State Attorney General Hardy Myers is expected to offer an opinion Tuesday on whether Oregon police would violate state law by questioning foreign visitors as part of the federal terrorism probe.

Portland police have refused a request from U.S. Attorney General John Ashcroft to interview foreign visitors -- the first police department in the nation to do so -- on grounds that it would violate state privacy laws.

The Oregon State Police are awaiting guidance on how to handle the request from Ashcroft, who has sought assistance from local law enforcement officers across the country in conducting voluntary interviews of 5,000 people. Most are Middle Eastern men in the United States on nonimmigrant visas who hold passports from countries where the United States has identified terrorist cells.

A list of 200 names was given to Portland police.

Kevin Neeley, a spokesman for Myers, says the attorney general will offer advice to the State Police and state Justice Department investigators.

The attorney general by law gives opinions only to state agencies, but Neeley said he expected local police may take cues from it. Neeley said he didn't know of any local police agencies that had asked for Myers' advice.

Michael Mosman, U.S. attorney for Oregon, has said he believes the interviews are legal and will likely go ahead. Local agencies, however, have the right to refuse to help. The idea behind the request was to reduce the load on the FBI, he said.
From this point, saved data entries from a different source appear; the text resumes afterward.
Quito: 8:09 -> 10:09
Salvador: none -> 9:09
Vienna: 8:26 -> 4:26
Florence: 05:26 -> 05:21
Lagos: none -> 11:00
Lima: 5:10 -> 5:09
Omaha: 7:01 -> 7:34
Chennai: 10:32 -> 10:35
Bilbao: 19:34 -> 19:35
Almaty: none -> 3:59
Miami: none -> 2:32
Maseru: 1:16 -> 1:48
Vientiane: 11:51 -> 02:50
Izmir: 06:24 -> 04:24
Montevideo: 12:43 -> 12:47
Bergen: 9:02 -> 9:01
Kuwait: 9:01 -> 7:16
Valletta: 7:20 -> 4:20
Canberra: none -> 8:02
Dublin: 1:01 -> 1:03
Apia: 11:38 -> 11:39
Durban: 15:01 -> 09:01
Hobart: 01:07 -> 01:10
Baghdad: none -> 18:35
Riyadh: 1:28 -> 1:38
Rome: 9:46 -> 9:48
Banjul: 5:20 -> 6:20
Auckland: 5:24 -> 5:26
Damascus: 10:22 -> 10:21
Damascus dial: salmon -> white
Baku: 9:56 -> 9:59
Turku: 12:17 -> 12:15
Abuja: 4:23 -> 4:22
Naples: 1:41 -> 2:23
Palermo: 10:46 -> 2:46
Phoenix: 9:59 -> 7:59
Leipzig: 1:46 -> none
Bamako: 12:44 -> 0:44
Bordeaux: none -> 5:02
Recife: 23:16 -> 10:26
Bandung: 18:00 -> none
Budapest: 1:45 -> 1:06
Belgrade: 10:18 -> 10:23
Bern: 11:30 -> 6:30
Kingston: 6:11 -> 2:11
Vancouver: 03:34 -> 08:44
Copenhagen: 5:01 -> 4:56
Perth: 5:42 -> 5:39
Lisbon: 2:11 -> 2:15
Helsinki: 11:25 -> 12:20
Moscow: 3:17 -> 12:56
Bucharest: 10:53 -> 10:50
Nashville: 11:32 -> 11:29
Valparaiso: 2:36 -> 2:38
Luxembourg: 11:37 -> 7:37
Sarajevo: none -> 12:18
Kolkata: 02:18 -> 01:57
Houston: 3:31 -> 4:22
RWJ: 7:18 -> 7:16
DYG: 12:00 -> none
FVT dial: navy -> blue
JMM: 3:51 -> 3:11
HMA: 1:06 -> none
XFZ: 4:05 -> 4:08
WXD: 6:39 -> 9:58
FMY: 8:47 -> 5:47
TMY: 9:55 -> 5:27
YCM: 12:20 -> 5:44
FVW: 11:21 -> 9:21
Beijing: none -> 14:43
Deputy Portland City Attorney David Lesh and Greg Chaimov, the Legislature's chief lawyer, have concluded that some of the two dozen questions that federal officials want asked likely would run afoul of state law.

They cited a law barring police from collecting information about "political, religious or social views, associations or activities of any individual" unless the information directly relates to a criminal investigation and there are grounds to suspect the person is or may be involved in a crime.

Chaimov said some questions on the federal list deal with foreign countries a person may have visited and reasons for visits, their reaction to the Sept. 11 attacks and if they share the sympathies of the hijackers.

"If they're inquiring about another person's thought process, they can't ask that," he said in an opinion that's not binding on any police.

Lesh also cited concerns under another law that basically restricts police from apprehending people whose only offense is that they are foreigners in violation of immigration laws.

Chaimov did not agree that that law was relevant.